Дикий сад - Марк Миллз
Шрифт:
Интервал:
Закладка:
— Астингс?
— Битва при 'Астингсе.
— А, Гастингс.
— Точно, 'Астингс. — Фаусто нахмурился, недовольный тем, что его поправили, но бутылку не убрал и стакан новому знакомому долил до края.
Адам пригубил.
— Ну, как тебе?
Зная выражение «пить можно», Адам аналитически сконструировал и противоположное — «пить нельзя», non potabile.
— Отличное вино.
Фаусто улыбнулся:
— Вот за что я люблю англичан. Вы такие, черт возьми, вежливые.

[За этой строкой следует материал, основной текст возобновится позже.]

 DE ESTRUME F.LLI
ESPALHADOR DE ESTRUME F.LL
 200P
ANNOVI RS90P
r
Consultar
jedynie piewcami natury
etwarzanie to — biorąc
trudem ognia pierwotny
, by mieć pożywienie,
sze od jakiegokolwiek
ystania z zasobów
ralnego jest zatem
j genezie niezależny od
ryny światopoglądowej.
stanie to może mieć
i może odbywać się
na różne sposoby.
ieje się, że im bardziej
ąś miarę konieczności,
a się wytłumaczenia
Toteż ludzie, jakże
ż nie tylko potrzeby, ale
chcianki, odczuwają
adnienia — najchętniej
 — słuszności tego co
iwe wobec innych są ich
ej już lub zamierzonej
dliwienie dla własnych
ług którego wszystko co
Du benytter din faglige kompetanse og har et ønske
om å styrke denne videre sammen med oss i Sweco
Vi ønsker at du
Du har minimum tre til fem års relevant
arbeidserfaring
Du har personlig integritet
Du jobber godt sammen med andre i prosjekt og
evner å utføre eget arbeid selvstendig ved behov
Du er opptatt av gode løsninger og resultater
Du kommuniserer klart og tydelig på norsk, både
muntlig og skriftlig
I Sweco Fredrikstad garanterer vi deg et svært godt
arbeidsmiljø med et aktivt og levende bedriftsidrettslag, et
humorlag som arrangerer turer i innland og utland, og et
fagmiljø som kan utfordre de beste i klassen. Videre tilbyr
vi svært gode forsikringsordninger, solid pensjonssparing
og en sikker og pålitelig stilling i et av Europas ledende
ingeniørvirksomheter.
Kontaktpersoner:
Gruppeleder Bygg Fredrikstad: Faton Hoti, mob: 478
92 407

Вскоре выяснилось, что Фаусто подсел к Адаму не просто так. От синьоры Фанелли он уже знал, зачем и даже на какое время приехал гость. Впрочем, ничего особенного в этом не было — туристов в Сан-Кассиано заносило редко, так что каждый становился своего рода временной достопримечательностью и главным объектом разговоров. Последними иностранцами здесь были, похоже, новозеландцы, которые и освободили город от немцев в 1944-м. Фаусто подробно — большинство деталей, впрочем, так и осталось для Адама непонятыми — расписал жестокую осаду, которой подвергся его родной город. К сожалению, избежать трагедии было невозможно, поскольку именно Сан-Кассиано играл важнейшую роль в главной оборонительной линии немцев к югу от Флоренции.

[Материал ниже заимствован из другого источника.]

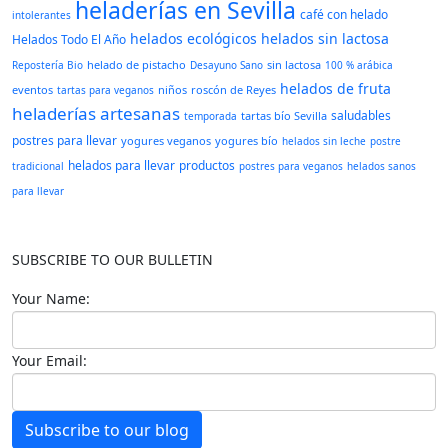
heladerías en Sevilla
café con helado
intolerantes
helados ecológicos
helados sin lactosa
Helados Todo El Año
helado de pistacho
sin lactosa
Repostería Bio
Desayuno Sano
100 % arábica
helados de fruta
eventos
niños
roscón de Reyes
tartas para veganos
heladerías artesanas
saludables
tartas bío Sevilla
temporada
postres para llevar
yogures veganos
yogures bío
helados sin leche
postre
helados para llevar
productos
tradicional
postres para veganos
helados sanos
para llevar
SUBSCRIBE TO OUR BULLETIN
Your Name:
Your Email:
Subscribe to our blog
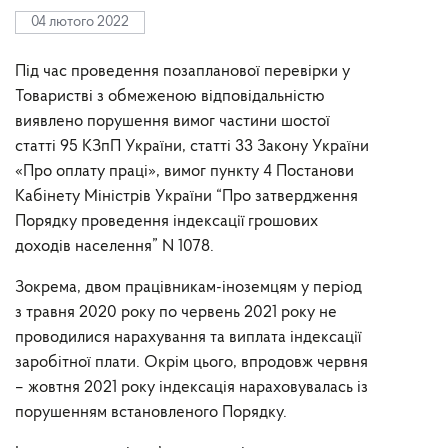
04 лютого 2022
Під час проведення позапланової перевірки у
Товаристві з обмеженою відповідальністю
виявлено порушення вимог частини шостої
статті 95 КЗпП України, статті 33 Закону України
«Про оплату праці», вимог пункту 4 Постанови
Кабінету Міністрів України “Про затвердження
Порядку проведення індексації грошових
доходів населення” N 1078.
Зокрема, двом працівникам-іноземцям у період
з травня 2020 року по червень 2021 року не
проводилися нарахування та виплата індексації
заробітної плати. Окрім цього, впродовж червня
– жовтня 2021 року індексація нараховувалась із
порушенням встановленого Порядку.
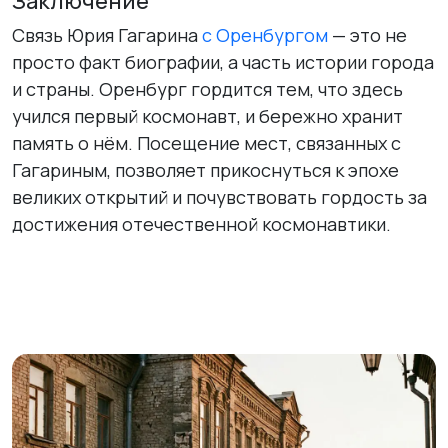
Заключение
Связь Юрия Гагарина
с Оренбургом
— это не
просто факт биографии, а часть истории города
и страны. Оренбург гордится тем, что здесь
учился первый космонавт, и бережно хранит
память о нём. Посещение мест, связанных с
Гагариным, позволяет прикоснуться к эпохе
великих открытий и почувствовать гордость за
достижения отечественной космонавтики.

Несмотря на это, Фаусто питал неприязненное уважение к германской военной машине, которая столь успешно сдерживала продвижение союзников на север, минируя мосты и дороги, ведя изматывающие арьергардные бои с превосходящими силами противника, неся тяжелые потери, но притом сохраняя военную дисциплину и высокий боевой дух и неизменно прекращая огонь при появлении Красного Креста.
Фаусто рассказывал о том, что хорошо знал сам, что испытал на собственной шкуре. Он состоял в партизанском отряде, помогавшем союзникам в наступлении на Флоренцию, сражался бок о бок с британцами, когда те вошли в город. С парнями из «Лондона, Ливерпуля, Манчестера».
И Гастингса?
Нет, это уже другая песня, объяснил Фаусто. Просто его всегда интересовали исторические сражения.

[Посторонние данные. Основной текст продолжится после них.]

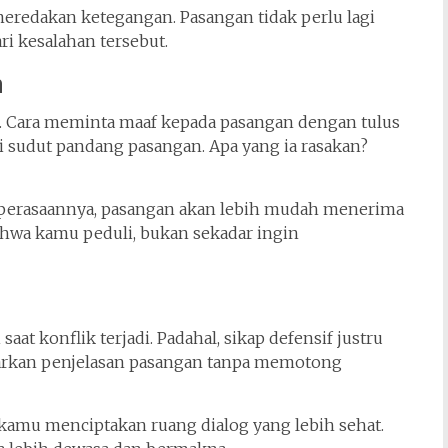
eredakan ketegangan. Pasangan tidak perlu lagi
 kesalahan tersebut.
n
. Cara meminta maaf kepada pasangan dengan tulus
i sudut pandang pasangan. Apa yang ia rasakan?
erasaannya, pasangan akan lebih mudah menerima
hwa kamu peduli, bukan sekadar ingin
aat konflik terjadi. Padahal, sikap defensif justru
arkan penjelasan pasangan tanpa memotong
amu menciptakan ruang dialog yang lebih sehat.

Тут он, конечно, соврал. О битве при Гастингсе Фаусто знал все и немного больше. Нормальный человек знать столько не мог. К тому моменту, когда Харольд получил в глаз стрелу, они уже приступили к третьей бутылке.
Фаусто живописал эту самую сцену, помогая себе зубочисткой, когда к столу подошла синьора Фанелли.
— Фаусто, оставь парня в покое. Посмотри, он уже чуть жив.
Фаусто вперил взгляд в Адама.
— Оставь его в покое. Хватит. Иди домой, уже поздно, — повторила синьора Фанелли и вернулась к бару.
— Красивая женщина, — задумчиво произнес Фаусто, угощаясь очередной сигаретой из пачки Адама.
— А что случилось с ее мужем?
— Война. На войне всякое бывает.
— Так что случилось?
Фаусто прищурился, словно решая, достоин ли Адам ответа.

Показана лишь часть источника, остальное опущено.